You should first determine whether your feelings are psychological or physical. A pre-existing clinical depression could be aggravated and worsened through menopause. Women who have experience premenstrual syndrome (PMS) during earlier menstrual cycles are reacting to hormonal changes. Managing stress, changing your lifestyle, and seeking hormonal balances may be the key to relief.
Natural treatments can help alleviate many of the symptoms of menopause. Always consult your doctor before taking herbal remedies.
Black cohosh is a North American herb that can ease menstrual cramps, and can be used to treat depression, moodiness, and hot flashes.
Gingko biloba improves glucose and oxygen levels in the brain, and in effect, improves memory and cognitive functions.
St. John’s Wort is a natural antidepressant, commonly used for anxiety disorders.
Known as andropause, male menopause refers to a decrease in hormonal levels throughout the body, especially testosterone. About 40% of men between the ages of 40 and 60 experience andropause. The symptoms are similar to female menopause, like hot flashes, mood swings, memory loss, insomnia, and loss of libido.

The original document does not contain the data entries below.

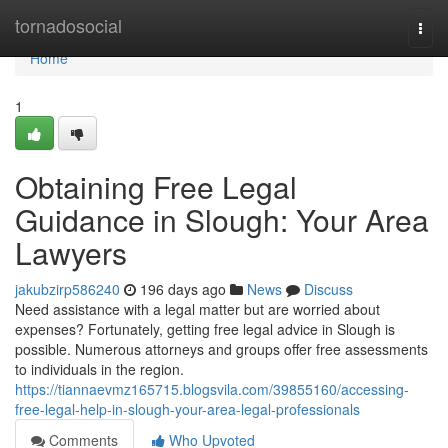
Home
tornadosocial
Togg
navi
Home
1
Obtaining Free Legal
Guidance in Slough: Your Area
Lawyers
jakubzirp586240
196 days ago
News
Discuss
Need assistance with a legal matter but are worried about
expenses? Fortunately, getting free legal advice in Slough is
possible. Numerous attorneys and groups offer free assessments
to individuals in the region.
https://tiannaevmz165715.blogsvila.com/39855160/accessing-
free-legal-help-in-slough-your-area-legal-professionals
Comments
Who Upvoted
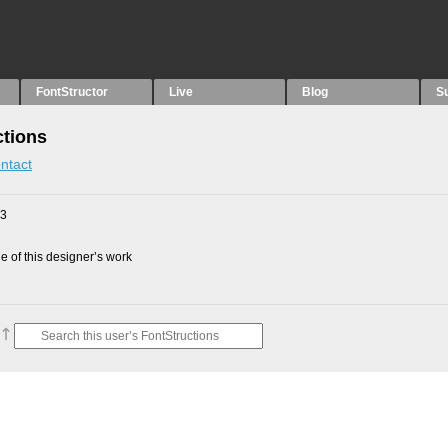
FontStructor
Live
Blog
S
ctions
ntact
23
 of this designer’s work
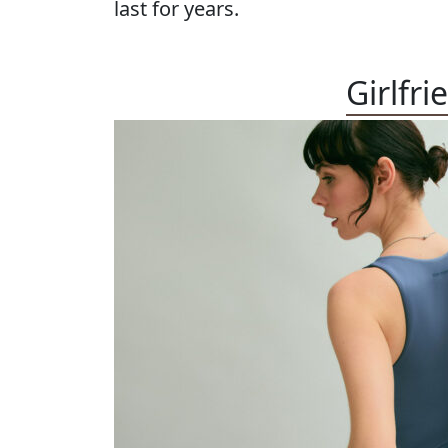
last for years.
Girlfri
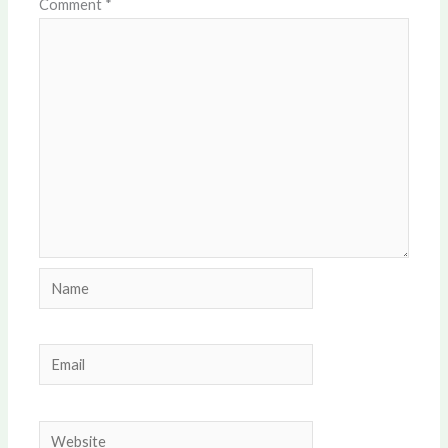
Comment
*
Name
Email
Website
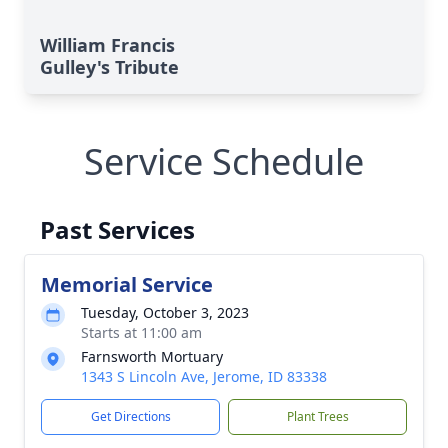
William Francis
Gulley's Tribute
Service Schedule
Past Services
Memorial Service
Tuesday, October 3, 2023
Starts at 11:00 am
Farnsworth Mortuary
1343 S Lincoln Ave, Jerome, ID 83338
Get Directions
Plant Trees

Testosterone is responsible for muscle growth and sex drive. So when a man goes through andropause, he may suffer from overall weakness, loss of body and bone mass, as well as impotence. The methods to cope with this change are also similar to the ways women deal with menopause: regular exercise, avoiding caffeine, drinking lots of water, eating nutritious meals, and efficiently dealing with stress.
When symptoms are severe, men may seek Testosterone Replacement Therapy (TRT). Comparable to HRT for menopausal women, TRT attempts to create hormonal balance.